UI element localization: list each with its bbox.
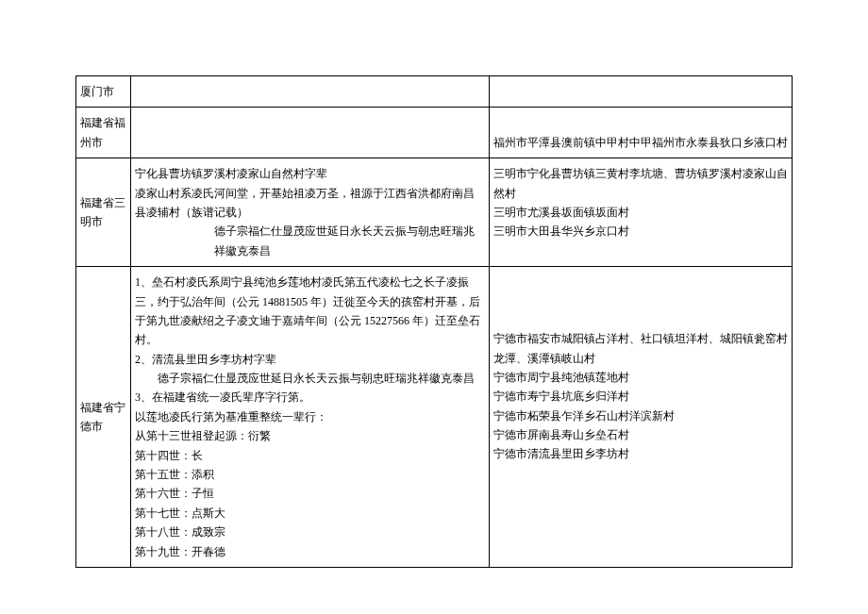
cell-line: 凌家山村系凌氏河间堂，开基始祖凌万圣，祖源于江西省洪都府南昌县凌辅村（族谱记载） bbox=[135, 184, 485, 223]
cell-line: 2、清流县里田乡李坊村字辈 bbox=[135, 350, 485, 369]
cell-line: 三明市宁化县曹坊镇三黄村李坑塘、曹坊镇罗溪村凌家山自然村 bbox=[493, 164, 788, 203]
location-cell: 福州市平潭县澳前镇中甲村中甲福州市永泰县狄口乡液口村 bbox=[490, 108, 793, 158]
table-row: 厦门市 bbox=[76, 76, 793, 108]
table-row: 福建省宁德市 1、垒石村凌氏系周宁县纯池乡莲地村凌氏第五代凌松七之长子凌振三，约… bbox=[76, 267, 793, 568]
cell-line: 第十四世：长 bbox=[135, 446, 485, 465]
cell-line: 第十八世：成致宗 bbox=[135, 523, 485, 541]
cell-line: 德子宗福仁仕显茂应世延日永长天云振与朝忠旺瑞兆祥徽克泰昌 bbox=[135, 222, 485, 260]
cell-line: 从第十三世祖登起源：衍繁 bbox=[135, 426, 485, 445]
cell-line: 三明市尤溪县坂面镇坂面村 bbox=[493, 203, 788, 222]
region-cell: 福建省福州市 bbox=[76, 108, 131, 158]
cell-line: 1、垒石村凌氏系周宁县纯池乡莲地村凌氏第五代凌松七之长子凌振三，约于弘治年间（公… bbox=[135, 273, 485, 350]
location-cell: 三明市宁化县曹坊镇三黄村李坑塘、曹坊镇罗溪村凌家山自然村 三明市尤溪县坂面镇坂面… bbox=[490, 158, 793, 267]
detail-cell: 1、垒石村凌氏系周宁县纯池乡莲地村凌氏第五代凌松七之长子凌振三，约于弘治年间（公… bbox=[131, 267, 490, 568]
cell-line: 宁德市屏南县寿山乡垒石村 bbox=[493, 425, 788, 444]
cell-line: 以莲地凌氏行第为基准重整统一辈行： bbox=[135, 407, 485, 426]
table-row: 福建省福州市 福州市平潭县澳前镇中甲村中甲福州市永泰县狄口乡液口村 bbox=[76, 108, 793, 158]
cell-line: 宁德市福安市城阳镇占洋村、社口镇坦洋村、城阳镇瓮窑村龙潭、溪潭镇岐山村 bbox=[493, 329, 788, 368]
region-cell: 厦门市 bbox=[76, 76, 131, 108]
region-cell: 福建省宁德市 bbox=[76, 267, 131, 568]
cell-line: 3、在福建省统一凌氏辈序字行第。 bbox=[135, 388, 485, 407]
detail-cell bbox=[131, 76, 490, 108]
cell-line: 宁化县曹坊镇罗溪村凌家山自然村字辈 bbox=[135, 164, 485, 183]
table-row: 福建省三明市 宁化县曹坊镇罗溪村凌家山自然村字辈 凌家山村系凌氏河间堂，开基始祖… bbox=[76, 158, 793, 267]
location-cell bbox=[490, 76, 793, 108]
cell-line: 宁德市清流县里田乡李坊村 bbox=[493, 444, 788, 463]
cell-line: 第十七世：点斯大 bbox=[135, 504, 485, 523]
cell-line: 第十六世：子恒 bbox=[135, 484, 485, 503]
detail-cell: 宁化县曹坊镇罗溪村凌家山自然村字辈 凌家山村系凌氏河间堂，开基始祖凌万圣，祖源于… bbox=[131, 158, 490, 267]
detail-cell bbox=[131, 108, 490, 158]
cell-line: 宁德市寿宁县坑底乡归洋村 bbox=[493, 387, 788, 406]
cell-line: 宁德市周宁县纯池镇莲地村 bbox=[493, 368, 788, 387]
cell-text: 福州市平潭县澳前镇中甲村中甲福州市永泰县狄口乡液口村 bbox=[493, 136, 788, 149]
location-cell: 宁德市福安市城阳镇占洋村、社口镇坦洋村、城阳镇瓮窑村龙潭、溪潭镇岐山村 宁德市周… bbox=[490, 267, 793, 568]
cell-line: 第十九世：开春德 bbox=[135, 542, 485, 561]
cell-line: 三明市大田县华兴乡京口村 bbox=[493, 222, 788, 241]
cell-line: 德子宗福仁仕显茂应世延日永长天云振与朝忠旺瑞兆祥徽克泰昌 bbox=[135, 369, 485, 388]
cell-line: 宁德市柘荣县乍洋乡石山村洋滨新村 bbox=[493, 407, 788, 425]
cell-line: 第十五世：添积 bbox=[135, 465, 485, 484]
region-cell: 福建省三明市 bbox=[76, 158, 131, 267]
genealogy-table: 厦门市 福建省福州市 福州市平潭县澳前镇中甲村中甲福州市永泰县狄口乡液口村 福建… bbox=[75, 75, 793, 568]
+ + + +
= EXERCISE DETAILS =
When you reach a picture in the records above, pass over it and transcribe the rest exactly.

= ANSWER SPACE =
UI element localization: list each with its bbox.
cell-line: 凌家山村系凌氏河间堂，开基始祖凌万圣，祖源于江西省洪都府南昌县凌辅村（族谱记载） bbox=[135, 184, 485, 223]
cell-line: 2、清流县里田乡李坊村字辈 bbox=[135, 350, 485, 369]
cell-line: 三明市宁化县曹坊镇三黄村李坑塘、曹坊镇罗溪村凌家山自然村 bbox=[493, 164, 788, 203]
location-cell: 福州市平潭县澳前镇中甲村中甲福州市永泰县狄口乡液口村 bbox=[490, 108, 793, 158]
table-row: 厦门市 bbox=[76, 76, 793, 108]
table-row: 福建省宁德市 1、垒石村凌氏系周宁县纯池乡莲地村凌氏第五代凌松七之长子凌振三，约… bbox=[76, 267, 793, 568]
cell-line: 第十四世：长 bbox=[135, 446, 485, 465]
cell-line: 第十八世：成致宗 bbox=[135, 523, 485, 541]
cell-line: 德子宗福仁仕显茂应世延日永长天云振与朝忠旺瑞兆祥徽克泰昌 bbox=[135, 222, 485, 260]
cell-line: 从第十三世祖登起源：衍繁 bbox=[135, 426, 485, 445]
cell-line: 三明市尤溪县坂面镇坂面村 bbox=[493, 203, 788, 222]
region-cell: 福建省福州市 bbox=[76, 108, 131, 158]
cell-line: 1、垒石村凌氏系周宁县纯池乡莲地村凌氏第五代凌松七之长子凌振三，约于弘治年间（公… bbox=[135, 273, 485, 350]
location-cell: 三明市宁化县曹坊镇三黄村李坑塘、曹坊镇罗溪村凌家山自然村 三明市尤溪县坂面镇坂面… bbox=[490, 158, 793, 267]
detail-cell: 1、垒石村凌氏系周宁县纯池乡莲地村凌氏第五代凌松七之长子凌振三，约于弘治年间（公… bbox=[131, 267, 490, 568]
cell-line: 宁德市屏南县寿山乡垒石村 bbox=[493, 425, 788, 444]
cell-line: 以莲地凌氏行第为基准重整统一辈行： bbox=[135, 407, 485, 426]
table-row: 福建省福州市 福州市平潭县澳前镇中甲村中甲福州市永泰县狄口乡液口村 bbox=[76, 108, 793, 158]
cell-line: 宁德市福安市城阳镇占洋村、社口镇坦洋村、城阳镇瓮窑村龙潭、溪潭镇岐山村 bbox=[493, 329, 788, 368]
region-cell: 厦门市 bbox=[76, 76, 131, 108]
region-cell: 福建省宁德市 bbox=[76, 267, 131, 568]
cell-line: 3、在福建省统一凌氏辈序字行第。 bbox=[135, 388, 485, 407]
detail-cell bbox=[131, 76, 490, 108]
cell-line: 宁化县曹坊镇罗溪村凌家山自然村字辈 bbox=[135, 164, 485, 183]
table-row: 福建省三明市 宁化县曹坊镇罗溪村凌家山自然村字辈 凌家山村系凌氏河间堂，开基始祖… bbox=[76, 158, 793, 267]
location-cell bbox=[490, 76, 793, 108]
cell-line: 宁德市清流县里田乡李坊村 bbox=[493, 444, 788, 463]
cell-line: 第十七世：点斯大 bbox=[135, 504, 485, 523]
cell-line: 第十六世：子恒 bbox=[135, 484, 485, 503]
detail-cell: 宁化县曹坊镇罗溪村凌家山自然村字辈 凌家山村系凌氏河间堂，开基始祖凌万圣，祖源于… bbox=[131, 158, 490, 267]
detail-cell bbox=[131, 108, 490, 158]
cell-line: 宁德市寿宁县坑底乡归洋村 bbox=[493, 387, 788, 406]
cell-line: 宁德市周宁县纯池镇莲地村 bbox=[493, 368, 788, 387]
cell-text: 福州市平潭县澳前镇中甲村中甲福州市永泰县狄口乡液口村 bbox=[493, 136, 788, 149]
location-cell: 宁德市福安市城阳镇占洋村、社口镇坦洋村、城阳镇瓮窑村龙潭、溪潭镇岐山村 宁德市周… bbox=[490, 267, 793, 568]
cell-line: 第十九世：开春德 bbox=[135, 542, 485, 561]
cell-line: 三明市大田县华兴乡京口村 bbox=[493, 222, 788, 241]
cell-line: 德子宗福仁仕显茂应世延日永长天云振与朝忠旺瑞兆祥徽克泰昌 bbox=[135, 369, 485, 388]
cell-line: 宁德市柘荣县乍洋乡石山村洋滨新村 bbox=[493, 407, 788, 425]
cell-line: 第十五世：添积 bbox=[135, 465, 485, 484]
region-cell: 福建省三明市 bbox=[76, 158, 131, 267]
genealogy-table: 厦门市 福建省福州市 福州市平潭县澳前镇中甲村中甲福州市永泰县狄口乡液口村 福建… bbox=[75, 75, 793, 568]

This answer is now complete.